Human-centered evaluation of explainable AI applications: a systematic review

Jenia Kim; Henry Maathuis; Danielle Sent

doi:10.3389/frai.2024.1456486

Human-centered evaluation of explainable AI applications: a systematic review

Front Artif Intell. 2024 Oct 17:7:1456486. doi: 10.3389/frai.2024.1456486. eCollection 2024.

Authors

Jenia Kim^#¹, Henry Maathuis^#^{1

2}, Danielle Sent^{1

2}

Affiliations

¹ HU University of Applied Sciences Utrecht, Research Group Artificial Intelligence, Utrecht, Netherlands.
² Jheronimus Academy of Data Science, Tilburg University, Eindhoven University of Technology, 's-Hertogenbosch, Netherlands.

^# Contributed equally.

Abstract

Explainable Artificial Intelligence (XAI) aims to provide insights into the inner workings and the outputs of AI systems. Recently, there's been growing recognition that explainability is inherently human-centric, tied to how people perceive explanations. Despite this, there is no consensus in the research community on whether user evaluation is crucial in XAI, and if so, what exactly needs to be evaluated and how. This systematic literature review addresses this gap by providing a detailed overview of the current state of affairs in human-centered XAI evaluation. We reviewed 73 papers across various domains where XAI was evaluated with users. These studies assessed what makes an explanation "good" from a user's perspective, i.e., what makes an explanation meaningful to a user of an AI system. We identified 30 components of meaningful explanations that were evaluated in the reviewed papers and categorized them into a taxonomy of human-centered XAI evaluation, based on: (a) the contextualized quality of the explanation, (b) the contribution of the explanation to human-AI interaction, and (c) the contribution of the explanation to human-AI performance. Our analysis also revealed a lack of standardization in the methodologies applied in XAI user studies, with only 19 of the 73 papers applying an evaluation framework used by at least one other study in the sample. These inconsistencies hinder cross-study comparisons and broader insights. Our findings contribute to understanding what makes explanations meaningful to users and how to measure this, guiding the XAI community toward a more unified approach in human-centered explainability.

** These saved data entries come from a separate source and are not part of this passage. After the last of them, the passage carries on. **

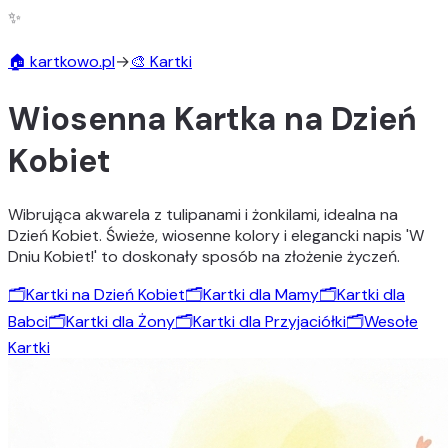
✨
🏠 kartkowo.pl
→
🎨 Kartki
Wiosenna Kartka na Dzień
Kobiet
Wibrująca akwarela z tulipanami i żonkilami, idealna na
Dzień Kobiet. Świeże, wiosenne kolory i elegancki napis 'W
Dniu Kobiet!' to doskonały sposób na złożenie życzeń.
🗂️
Kartki na Dzień Kobiet
🗂️
Kartki dla Mamy
🗂️
Kartki dla
Babci
🗂️
Kartki dla Żony
🗂️
Kartki dla Przyjaciółki
🗂️
Wesołe
Kartki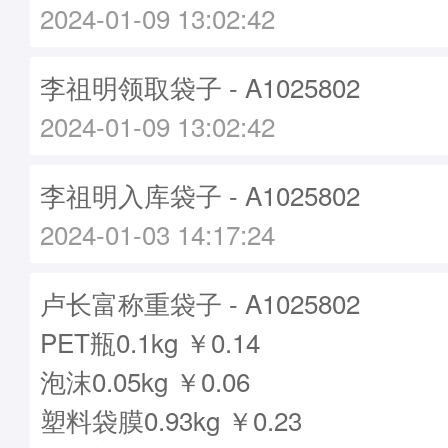
2024-01-09 13:02:42
李祖明领取袋子 - A1025802
2024-01-09 13:02:42
李祖明入库袋子 - A1025802
2024-01-03 14:17:24
卢长富称重袋子 - A1025802
PET瓶0.1kg ￥0.14
泡沫0.05kg ￥0.06
塑料袋膜0.93kg ￥0.23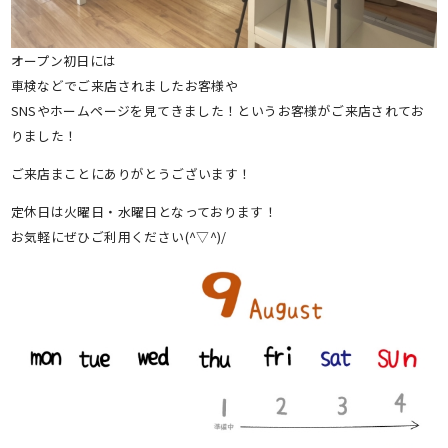
オープン初日には
車検などでご来店されましたお客様や
SNSやホームページを見てきました！というお客様がご来店されてお
りました！
ご来店まことにありがとうございます！
定休日は火曜日・水曜日となっております！
お気軽にぜひご利用ください(^▽^)/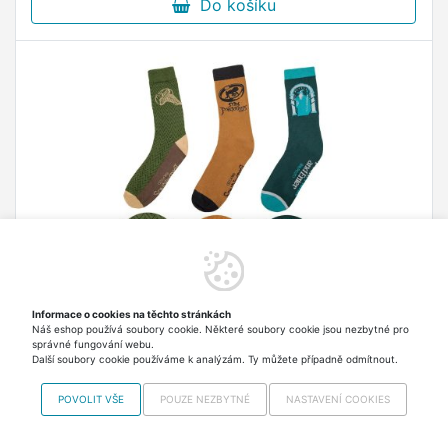
Do košíku
Informace o cookies na těchto stránkách
Pán prstenů Ponožky 3 páry
Náš eshop používá soubory cookie. Některé soubory cookie jsou nezbytné pro
Set ponožek Pán prstenů. Materiál: polyester,
správné fungování webu.
Další soubory cookie používáme k analýzám. Ty můžete případně odmítnout.
elastan Velikost: 35-45
POVOLIT VŠE
POUZE NEZBYTNÉ
NASTAVENÍ COOKIES
329,00 Kč
Skladem > 5 ks Odesíláme
v pondělí 17.8.
včetně DPH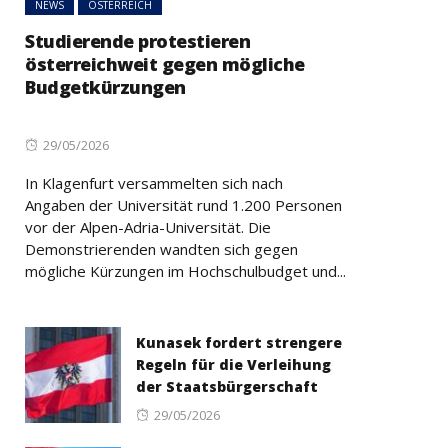
NEWS
ÖSTERREICH
Studierende protestieren
österreichweit gegen mögliche
Budgetkürzungen
Posted
29/05/2026
on
In Klagenfurt versammelten sich nach
Angaben der Universität rund 1.200 Personen
vor der Alpen-Adria-Universität. Die
Demonstrierenden wandten sich gegen
mögliche Kürzungen im Hochschulbudget und...
Kunasek fordert strengere
Regeln für die Verleihung
der Staatsbürgerschaft
Posted
29/05/2026
on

Keywords: XAI; XAI evaluation; explainable AI; human-AI interaction; human-AI performance; human-centered evaluation; meaningful explanations; systematic review.

Publication types

Systematic Review

Grants and funding

The author(s) declare financial support was received for the research, authorship, and/or publication of this article. This research was conducted as part of the FIN-X project, funded by the Dutch National Organisation for Practice-Oriented Research SIA with file number RAAK.MKB17.003.